Hyperliquid restricts access to US residents, meaning its reported $800 million in 2025 trading fee revenue came almost entirely from international users, with significant activity across South and Southeast Asia and sub-Saharan Africa.

That geographic concentration makes changes to Hyperliquid's stablecoin and yield infrastructure particularly consequential for those regions.

USDH's fee advantages were relevant for retail traders in markets like Nigeria, Kenya, India, and Pakistan, where trading costs at thin margins matter. The consolidation around USDC, a US-regulated instrument issued by Circle, concentrates stablecoin infrastructure on Hyperliquid around a single American counterparty. For users who access crypto through Africa's mobile money networks (VALR and Onafriq integrated in April 2026 to support deposits across 43 African markets), narrowing the stablecoin menu on-chain has direct downstream effects.

Felix's HIP-3 perpetual markets, the product Hyperion's 500,000 HYPE helped capitalize, also carried specific relevance in these regions. Retail investors in South Asia and Africa who cannot access US equities through traditional brokers found in those markets a 24/7 alternative via tokenized stocks and ETFs structured through Ondo Finance. The end of Hyperion's HAUS agreement does not shut Felix down, but it removes an institutional anchor that contributed both liquidity and reputational credibility to the product.

Looking Ahead

Felix's total value locked has declined from a peak near $333 million to roughly $128 million, with annualized fees running at $13.83 million as of this week, per DefiLlama. Whether Hyperion's departure accelerates that decline or spurs Felix to find a new capital partner will be one signal to watch in coming weeks.
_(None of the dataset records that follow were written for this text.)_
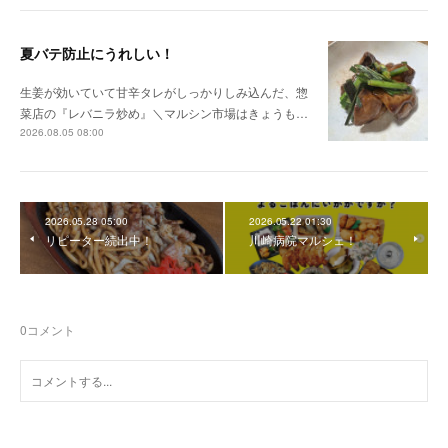
夏バテ防止にうれしい！
生姜が効いていて甘辛タレがしっかりしみ込んだ、惣
菜店の『レバニラ炒め』＼マルシン市場はきょうも…
2026.08.05 08:00
2026.05.28 05:00
2026.05.22 01:30
リピーター続出中！
川崎病院マルシェ！
0
コメント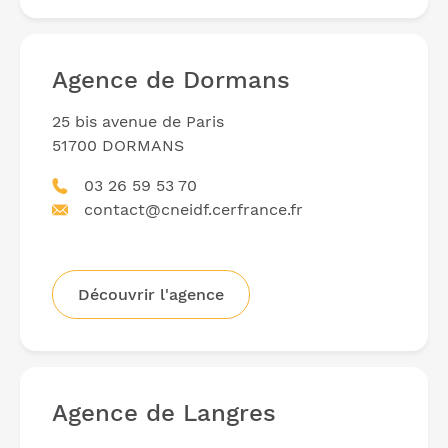
Agence de Dormans
25 bis avenue de Paris
51700 DORMANS
03 26 59 53 70
contact@cneidf.cerfrance.fr
Découvrir l'agence
Agence de Langres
For Hyperion itself, the reallocation of 800,000 HYPE into new strategies comes at a favorable moment. HYPE hit an all-time high of $75.51 on June 2 before pulling back, and the token currently sits as a top-ten asset by market capitalization with between $1.1 and $1.4 billion in daily trading volume.

A director at the company purchased 8,000 shares of HYPD stock at $3.64 to $3.81 on June 1 and 2. The purchases predate the material event filing disclosed on June 6 and are not necessarily connected to it.

HYPE was trading near $58.50 at time of publication.